I have an exponential polynomial on the unit interval of the form $$F(z,e^z)=P(z)+Q(z)e^{kz}$$ where $P$ and $Q$ are polynomials with integer coefficients and $k$ is a positive integer. I am interested in the number of roots in the interval $(0,1)$. Naturally, Sturm's theorem comes to mind, but here we have an exponential polynomial. After some research ("Towards computing non algebraic cylindrical decompositions" by Richardson, 1991 and described in https://www.researchgate.net/profile/Aude_Maignan/publication/221564404_Solving_One_and_Two-Dimensional_Exponential_Polynomial_Systems/links/5710d07208ae19b18694ee85/Solving-One-and-Two-Dimensional-Exponential-Polynomial-Systems.pdf), it seems I am in luck, where a Sturm's theorem is proved for real analytic functions, including exponential polynomials. However, I am having trouble using the theorem successfully, where my calculation (below) gives the wrong answer. It seems that either I can't use the theorem or I'm making a mistake somewhere.
To be specific, let $P(z)=-110z^2$ and $Q(z)=(1-z)^5-(1-z)^{16}+5z(1-z)^4-16z(1-z)^{15}$ and $k=10$.
Below I have a graph of $\log(\lvert F(z,e^z)\rvert)$, which clearly shows three roots: at 0 and around 0.18 and 0.51 (btw, does anyone know if these are real or rational?)
Plot of log of absolute value of polynomial
I proceed to use Sturm's theorem. My understanding is that I should interpret $F(z,e^z)$ as a classical polynomial in two-variables $F(z,y)$ where $y=e^z$. Then I generate a Sturm sequence as follows. Set the first element $f_1(z,y)=F(z,y)$. Set the second element $f_2(z,y)=\frac{\partial}{\partial y}F(z,y)=kQ(z)y^{k-1}$. The next element $f_3(z,y)$ is the negative polynomial remainder of $f_1$ divided by $f_2$ (as polynomials in $y$), which is $f_3(z,y)=-P(z)$. We are done (the next element is zero) and our Sturm sequence contains three elements.
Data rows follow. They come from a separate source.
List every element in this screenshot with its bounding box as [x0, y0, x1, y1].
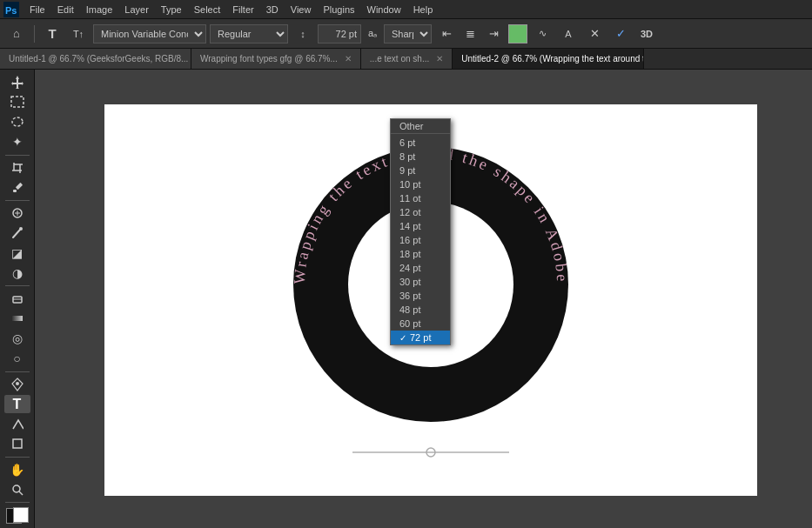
menu-window[interactable]: Window: [362, 3, 406, 17]
dropdown-size-36pt[interactable]: 36 pt: [391, 289, 450, 303]
tool-separator-4: [5, 371, 30, 372]
dropdown-size-14pt[interactable]: 14 pt: [391, 219, 450, 233]
tool-separator-3: [5, 285, 30, 286]
svg-text:Ps: Ps: [5, 5, 17, 16]
font-name-select[interactable]: Minion Variable Concept: [93, 24, 206, 43]
dodge-tool[interactable]: ○: [4, 350, 30, 368]
aa-label[interactable]: aₐ: [365, 23, 380, 45]
dropdown-size-10pt[interactable]: 10 pt: [391, 177, 450, 191]
shape-tool[interactable]: [4, 435, 30, 453]
dropdown-size-16pt[interactable]: 16 pt: [391, 233, 450, 247]
menu-plugins[interactable]: Plugins: [318, 3, 359, 17]
menu-bar: Ps File Edit Image Layer Type Select Fil…: [0, 0, 812, 19]
menu-help[interactable]: Help: [408, 3, 439, 17]
menu-3d[interactable]: 3D: [261, 3, 284, 17]
blur-tool[interactable]: ◎: [4, 330, 30, 348]
tabs-bar: Untitled-1 @ 66.7% (GeeksforGeeks, RGB/8…: [0, 49, 812, 70]
eyedropper-tool[interactable]: [4, 178, 30, 197]
menu-filter[interactable]: Filter: [227, 3, 258, 17]
menu-view[interactable]: View: [285, 3, 317, 17]
dropdown-size-72pt[interactable]: ✓ 72 pt: [391, 331, 450, 344]
text-tool-button[interactable]: T: [41, 23, 64, 45]
dropdown-size-8pt[interactable]: 8 pt: [391, 150, 450, 164]
move-tool[interactable]: [4, 73, 30, 91]
dropdown-size-6pt[interactable]: 6 pt: [391, 136, 450, 150]
text-color-swatch[interactable]: [508, 24, 527, 43]
ps-logo-icon: Ps: [3, 2, 19, 17]
dropdown-other[interactable]: Other: [391, 119, 450, 134]
tool-separator-5: [5, 457, 30, 458]
character-panel-button[interactable]: A: [557, 23, 580, 45]
tab-label-untitled2: Untitled-2 @ 66.7% (Wrapping the text ar…: [461, 54, 644, 63]
tab-close-wrapping[interactable]: ✕: [345, 54, 352, 63]
eraser-tool[interactable]: [4, 290, 30, 308]
type-tool[interactable]: T: [4, 395, 30, 413]
align-right-button[interactable]: ⇥: [482, 23, 505, 45]
pen-tool[interactable]: [4, 375, 30, 393]
tab-close-text-on-shape[interactable]: ✕: [436, 54, 443, 63]
align-left-button[interactable]: ⇤: [435, 23, 458, 45]
crop-tool[interactable]: [4, 158, 30, 177]
dropdown-size-12ot[interactable]: 12 ot: [391, 205, 450, 219]
top-toolbar: ⌂ T T↑ Minion Variable Concept Regular ↕…: [0, 19, 812, 49]
menu-image[interactable]: Image: [81, 3, 118, 17]
brush-tool[interactable]: [4, 224, 30, 243]
dropdown-size-60pt[interactable]: 60 pt: [391, 317, 450, 331]
path-select-tool[interactable]: [4, 415, 30, 433]
font-size-dropdown: Other 6 pt 8 pt 9 pt 10 pt 11 ot 12 ot 1…: [390, 118, 451, 345]
menu-file[interactable]: File: [24, 3, 50, 17]
svg-point-21: [13, 485, 20, 492]
gradient-tool[interactable]: [4, 310, 30, 328]
dropdown-size-18pt[interactable]: 18 pt: [391, 247, 450, 261]
svg-rect-20: [13, 439, 22, 448]
hand-tool[interactable]: ✋: [4, 461, 30, 479]
3d-button[interactable]: 3D: [635, 23, 658, 45]
tool-separator-2: [5, 200, 30, 201]
dropdown-size-48pt[interactable]: 48 pt: [391, 303, 450, 317]
text-warp-button[interactable]: T↑: [67, 23, 90, 45]
left-tools-panel: ✦ ◪ ◑ ◎ ○ T ✋: [0, 70, 35, 528]
dropdown-size-11ot[interactable]: 11 ot: [391, 191, 450, 205]
menu-type[interactable]: Type: [156, 3, 187, 17]
svg-point-4: [12, 117, 23, 126]
history-tool[interactable]: ◑: [4, 264, 30, 282]
align-center-button[interactable]: ≣: [459, 23, 481, 45]
tab-label-text-on-shape: ...e text on sh...: [370, 54, 429, 63]
svg-rect-3: [11, 97, 23, 107]
tab-wrapping[interactable]: Wrapping font types gfg @ 66.7%... ✕: [191, 49, 361, 70]
svg-marker-2: [11, 76, 23, 89]
svg-rect-9: [15, 182, 22, 189]
home-button[interactable]: ⌂: [5, 23, 28, 45]
clone-tool[interactable]: ◪: [4, 244, 30, 263]
tab-untitled1[interactable]: Untitled-1 @ 66.7% (GeeksforGeeks, RGB/8…: [0, 49, 191, 70]
tab-untitled2[interactable]: Untitled-2 @ 66.7% (Wrapping the text ar…: [453, 49, 644, 70]
menu-select[interactable]: Select: [189, 3, 226, 17]
tab-text-on-shape[interactable]: ...e text on sh... ✕: [361, 49, 453, 70]
confirm-transform-button[interactable]: ✓: [609, 23, 632, 45]
background-color[interactable]: [13, 507, 29, 523]
tool-separator-1: [5, 155, 30, 156]
font-size-wrapper: [318, 24, 361, 43]
transform-text-button[interactable]: ↕: [292, 23, 314, 45]
main-area: ✦ ◪ ◑ ◎ ○ T ✋: [0, 70, 812, 528]
zoom-tool[interactable]: [4, 480, 30, 498]
menu-layer[interactable]: Layer: [119, 3, 154, 17]
font-style-select[interactable]: Regular: [210, 24, 288, 43]
anti-alias-select[interactable]: Sharp Crisp Strong Smooth: [384, 24, 432, 43]
menu-edit[interactable]: Edit: [52, 3, 79, 17]
lasso-tool[interactable]: [4, 113, 30, 131]
dropdown-size-9pt[interactable]: 9 pt: [391, 164, 450, 177]
svg-point-15: [19, 227, 23, 231]
cancel-transform-button[interactable]: ✕: [583, 23, 606, 45]
dropdown-size-30pt[interactable]: 30 pt: [391, 275, 450, 289]
selection-tool[interactable]: [4, 93, 30, 111]
healing-tool[interactable]: [4, 204, 30, 223]
foreground-background-colors[interactable]: [4, 506, 30, 525]
font-size-input[interactable]: [318, 24, 361, 43]
magic-wand-tool[interactable]: ✦: [4, 133, 30, 151]
path-handles: [344, 435, 518, 470]
dropdown-size-24pt[interactable]: 24 pt: [391, 261, 450, 275]
svg-rect-10: [13, 190, 17, 192]
warp-text-button[interactable]: ∿: [531, 23, 554, 45]
svg-line-14: [13, 230, 20, 237]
It seems that this implies that the maximum number of roots in $(0,1)$ is two (which is correct).
Set $S(z)=(f_1(z,e^z),f_2(z,e^z),f_3(z,e^z))$. Take $z=0.1,0.9$. We have $S(0.1)\sim(-0.00232472, 9.93218, 1.1)$ and $S(0.9)\sim(-85.3726, 15.1546, 89.1)$, so the signs are $(-,+,+)$ and $(-,+,+)$, each having a single sign change. Therefore the number of roots in $(0.1,0.9)$ is zero. But this is a contradiction because we know there are two roots.
What is going on? How do I (or can I) use Sturm's theorem for this particular exponential polynomial to conclude there are two roots in $(0,1)$?